Başka türlü olması için her olanak var, ama hayır, bu hayatı yaşamayacağım.
Güçlü bir reddetme duygusunun varlığı olağanın dışındakini yaşamak ve bunu sürdürmek için olmazsa olmazdır ve bu da bende vardı.
            Yeniden görüşmek ikimizi de bir süre çok etkiledi ama ikimiz de bizi çağıran geçmişin insanları değildik. Farklı insanlarca bambaşka bir dekorda yaşanan ve yarım kalan geçmiş, değişmiş insanlarla tamamlanabilir miydi?
            “Ne olacağız biz?“ ve açıkça sorulmayan ama var olan “hangi hayat tarzı?“ soruları ve cevapları bitti. Birbirinden yıllarca uzaklaşan ama birbirini unutamayan iki insan bir kere daha karşı karşıya gelmeden telefonda ayrıldılar.
            Bende birşeyler tamamlanamadı, her zaman eksik kalacaklar ve ben o eksikle birlikte yaşamayı öğrenmiştim. Belma’yı hala seviyordum, ama 1977’dekini, 1997’dekini değil…
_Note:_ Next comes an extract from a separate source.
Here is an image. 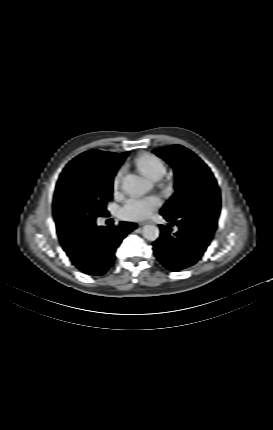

            Ayrıldığım her kadından sonra aklıma Belma gelir ve üzülürüm, ama 1977’nin Belması, sonraki bana yabancı Belma değil…
            Onun aklının bir köşesinde kaldığımı biliyorum; gerisini bilmiyorum…
            Son olarak okur, “Neden bu kadar geç?“ diye sorabilir.
            1996’da bana ulaşan mektupların yayınlanması neden bu kadar uzun sürdü?
            Bir dönem mektupları okuyamadım. Yazan ben bana yabancı değildi, ama artık epeyce uzaktı. Oldukça hareketli ve çok yönlü bir hayatım olmuştu ve yazan bir Engin idiyse şimdi neredeyse üç Engin vardı. Uzun zaman okuyamadım.
            Okuduktan sonra da el yazılı mektupları bilgisayara geçirmem uzun zaman aldı. Evli olduğum kadınlar Belma’ya düşmandı. Sevdikleri adamın hayatını bu denli etkilemiş bir kadının mektuplar aracılığıyla da olsa yeniden ortaya çıkmasını istemiyorlardı.
            Haklıydılar, yazamadım.
            Okur, yeni yalnızlığımı büyük bir hızla değerlendirdiğimi düşünmelidir. 
            Sağmalcılar hapishanesine 26 Ağustos 1977'de girdik. Üç hafta sonra cezaevindeki isyan nedeniyle sürgüne gittik.